1981 book by Marcia Ascher and Robert Ascher

Code of the Quipu is a book on the Inca system of recording numbers and other information by means of a quipu, a system of knotted strings. It was written by mathematician Marcia Ascher and anthropologist Robert Ascher, and published as Code of the Quipu: A Study in Media, Mathematics, and Culture by the University of Michigan Press in 1981. Dover Books republished it with corrections in 1997 as Mathematics of the Incas: Code of the Quipu. The Basic Library List Committee of the Mathematical Association of America has recommended its inclusion in undergraduate mathematics libraries.

==Topics==
The book describes (necessarily by inference, as there is no written record beyond the quipu the themselves) the uses of the quipu, for instance in accounting and taxation. Although 400 quipu are known to survive, the book's study is based on a selection of 191 of them, described in a companion databook. It analyzes the mathematical principles behind the use of the quipu, including a decimal form of positional notation, the concept of zero, rational numbers, and arithmetic, and the way the spatial relations between the strings of a quipu recorded hierarchical and categorical information.

It argues that beyond its use in recording numbers, the quipu acted as a method for planning for future events, and as a writing system for the Inca, and that it provides a tangible representation of "insistence", the thematic concerns in Inca culture for symmetry and spatial and hierarchical connections.

The initial chapters of the book provide an introduction to Inca society and the physical organization of a quipu (involving the colors, size, direction, and hierarchy of its strings), and discussions of repeated themes in Inca society and of the place of the quipu and its makers in that society. Later chapters discuss the mathematical structure of the quipu and of the information it stores, with reference to similarly-structured data in modern society and exercises that ask students to construct quipus for representing modern data.

==Audience and reception==
The book is aimed at a general audience, and does not require any specialized knowledge of its readers, but can also be appreciated by mathematicians and anthropologists, or possibly used as undergraduate course material.

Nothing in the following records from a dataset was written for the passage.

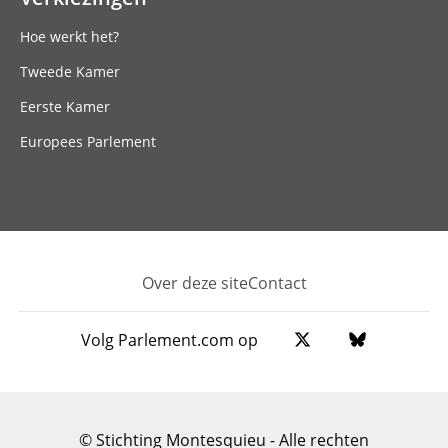
Hoe werkt het?
Tweede Kamer
Eerste Kamer
Europees Parlement
Over deze site
Contact
Footer
Volg Parlement.com op
© Stichting Montesquieu - Alle rechten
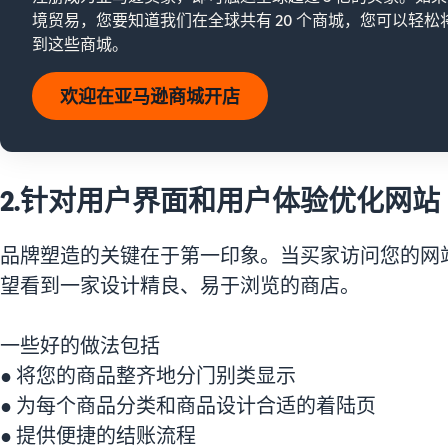
境贸易，您要知道我们在全球共有 20 个商城，您可以轻松
到这些商城。
欢迎在亚马逊商城开店
2.针对用户界面和用户体验优化网站
品牌塑造的关键在于第一印象。当买家访问您的网
望看到一家设计精良、易于浏览的商店。
一些好的做法包括
● 将您的商品整齐地分门别类显示
● 为每个商品分类和商品设计合适的着陆页
● 提供便捷的结账流程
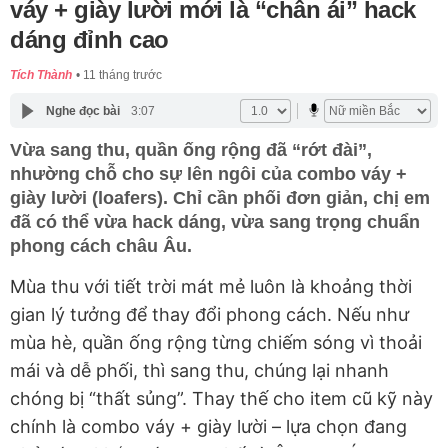
váy + giày lười mới là “chân ái” hack
dáng đỉnh cao
Tích Thành
11 tháng trước
Nghe đọc bài
3:07
Vừa sang thu, quần ống rộng đã “rớt đài”,
nhường chỗ cho sự lên ngôi của combo váy +
giày lười (loafers). Chỉ cần phối đơn giản, chị em
đã có thể vừa hack dáng, vừa sang trọng chuẩn
phong cách châu Âu.
Mùa thu với tiết trời mát mẻ luôn là khoảng thời
gian lý tưởng để thay đổi phong cách. Nếu như
mùa hè, quần ống rộng từng chiếm sóng vì thoải
mái và dễ phối, thì sang thu, chúng lại nhanh
chóng bị “thất sủng”. Thay thế cho item cũ kỹ này
chính là combo váy + giày lười – lựa chọn đang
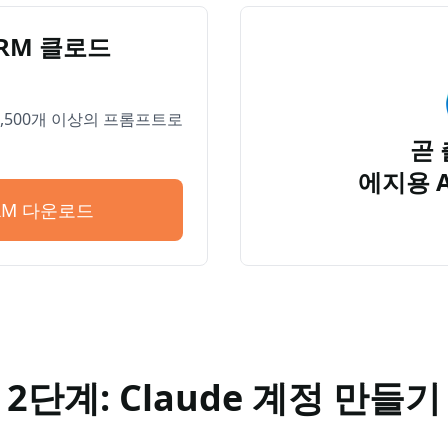
PRM 클로드
 4,500개 이상의 프롬프트로
곧 
에지용 
PRM 다운로드
2단계: Claude 계정 만들기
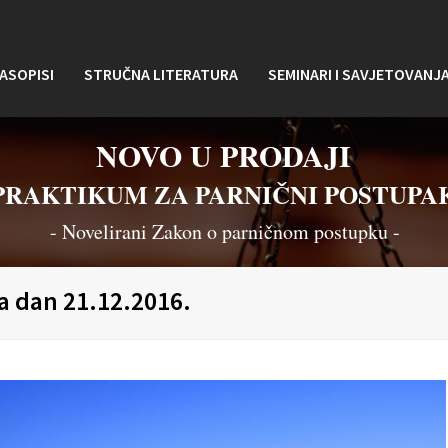
ASOPISI
STRUČNA LITERATURA
SEMINARI I SAVJETOVANJ
NOVO U PRODAJI
PRAKTIKUM ZA PARNIČNI POSTUPA
- Novelirani Zakon o parničnom postupku -
na dan 21.12.2016.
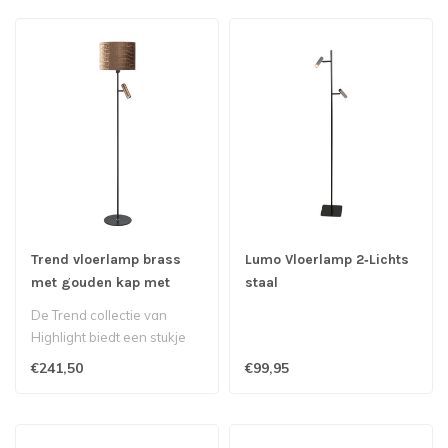
Trend vloerlamp brass
Lumo Vloerlamp 2‑Lichts
met gouden kap met
staal
crocoprint
De Trend collectie van
Highlight biedt een stukje
design voor een betaalbare
€241,50
€99,95
pri..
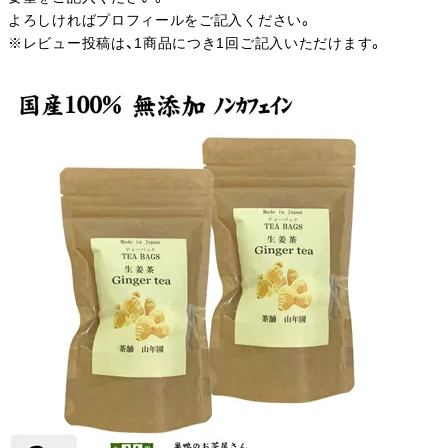
よろしければプロフィールをご記入ください。
※レビュー投稿は、1商品につき1回ご記入いただけます。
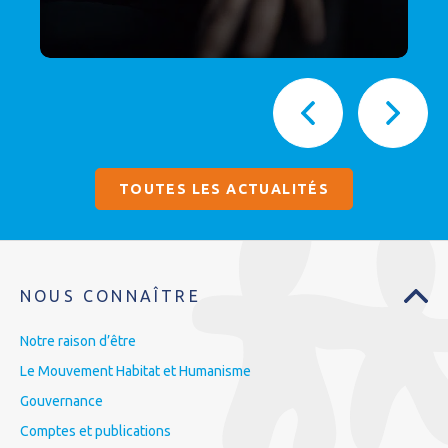
TOUTES LES ACTUALITÉS
NOUS CONNAÎTRE
Notre raison d’être
Le Mouvement Habitat et Humanisme
Gouvernance
Comptes et publications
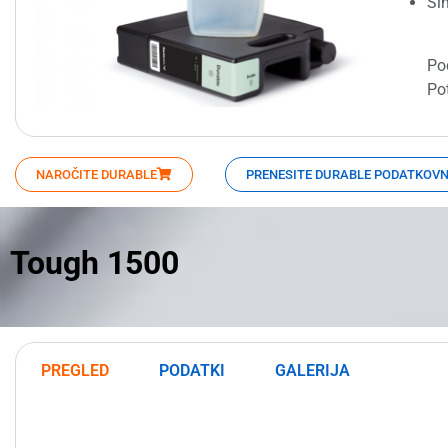
Sim
Pod
Po
NAROČITE DURABLE
PRENESITE DURABLE PODATKOVNI
Tough 1500
PREGLED
PODATKI
GALERIJA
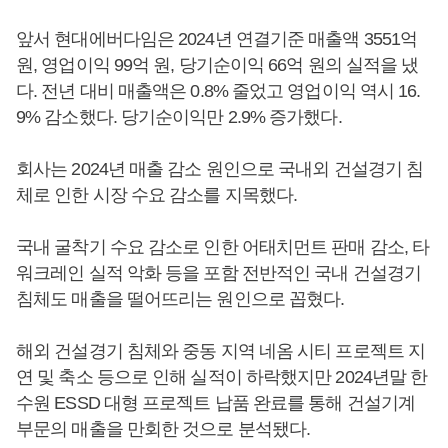
앞서 현대에버다임은 2024년 연결기준 매출액 3551억
원, 영업이익 99억 원, 당기순이익 66억 원의 실적을 냈
다. 전년 대비 매출액은 0.8% 줄었고 영업이익 역시 16.
9% 감소했다. 당기순이익만 2.9% 증가했다.
회사는 2024년 매출 감소 원인으로 국내외 건설경기 침
체로 인한 시장 수요 감소를 지목했다.
국내 굴착기 수요 감소로 인한 어태치먼트 판매 감소, 타
워크레인 실적 악화 등을 포함 전반적인 국내 건설경기
침체도 매출을 떨어뜨리는 원인으로 꼽혔다.
해외 건설경기 침체와 중동 지역 네옴 시티 프로젝트 지
연 및 축소 등으로 인해 실적이 하락했지만 2024년말 한
수원 ESSD 대형 프로젝트 납품 완료를 통해 건설기계
부문의 매출을 만회한 것으로 분석됐다.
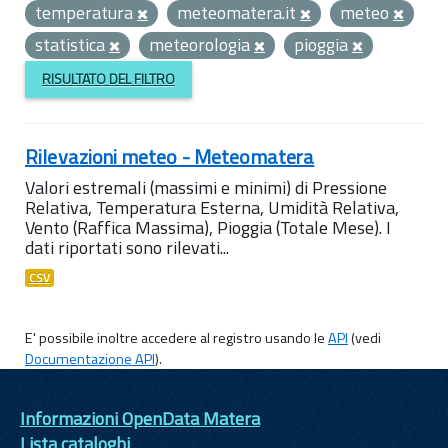
temperatura
meteomatera.it
meteo
statistica
meteorologia
pioggia
RISULTATO DEL FILTRO
Rilevazioni meteo - Meteomatera
Valori estremali (massimi e minimi) di Pressione
Relativa, Temperatura Esterna, Umidità Relativa,
Vento (Raffica Massima), Pioggia (Totale Mese). I
dati riportati sono rilevati...
CSV
E' possibile inoltre accedere al registro usando le
API
(vedi
Documentazione API
).
Informazioni OpenData Matera
Lista cataloghi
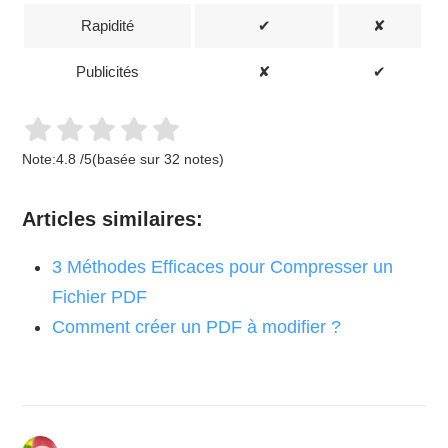
Rapidité
✔
✘
Publicités
✘
✔
Note:
4.8
/
5
(basée sur
32
notes)
Articles similaires:
3 Méthodes Efficaces pour Compresser un
Fichier PDF
Comment créer un PDF à modifier ?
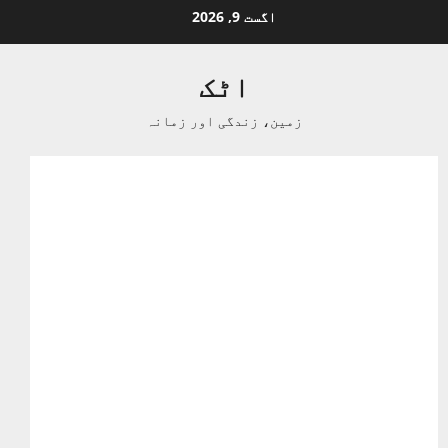
Ski
اگست 9, 2026
t
conten
اٹک
زمین، زندگی اور زمانہ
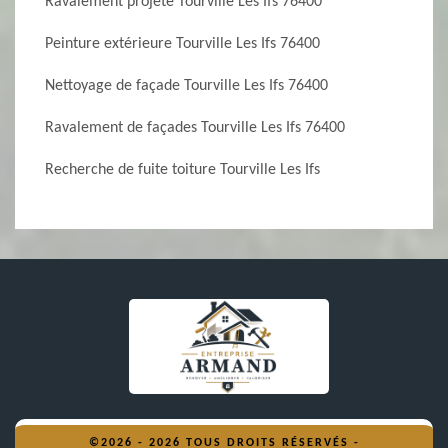
Ravalement projeté Tourville Les Ifs 76400
Peinture extérieure Tourville Les Ifs 76400
Nettoyage de façade Tourville Les Ifs 76400
Ravalement de façades Tourville Les Ifs 76400
Recherche de fuite toiture Tourville Les Ifs
©2026 - 2026 TOUS DROITS RÉSERVÉS -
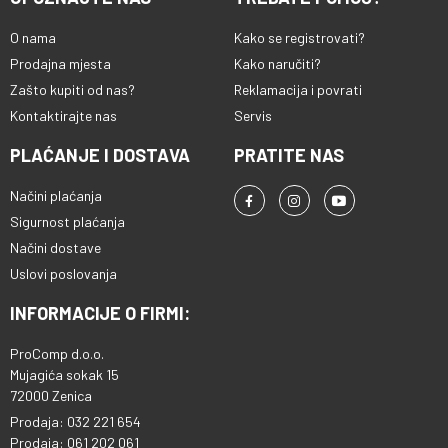
O nama
Kako se registrovati?
Prodajna mjesta
Kako naručiti?
Zašto kupiti od nas?
Reklamacija i povrati
Kontaktirajte nas
Servis
PLAĆANJE I DOSTAVA
PRATITE NAS
Načini plaćanja
Sigurnost plaćanja
Načini dostave
Uslovi poslovanja
INFORMACIJE O FIRMI:
ProComp d.o.o.
Mujagića sokak 15
72000 Zenica
Prodaja: 032 221 654
Prodaja: 061 202 061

Although reviewers Sal Restivo and Susan Niles criticize the book for a lack of originality in its insights, reviewer M. P. Closs disagrees. And although criticizing the book for its lack of a bibliography and index, and for leaving the false impression that Inca culture became extinct without leaving any successors, reviewer Gary Urton writes that the book "is an important contribution to ... the history of science and to our understanding of Inca thought and culture". Similarly, Niles criticizes the lack of a bibliography and the lack of exercises drawn from Inca rather than modern culture, and finds the material on insistence unconvincing, but recommends the book "to all Andeanists and to anyone interested in material culture". And reviewer Donald E. Thompson calls it "a delightful, clearly written, and informative book".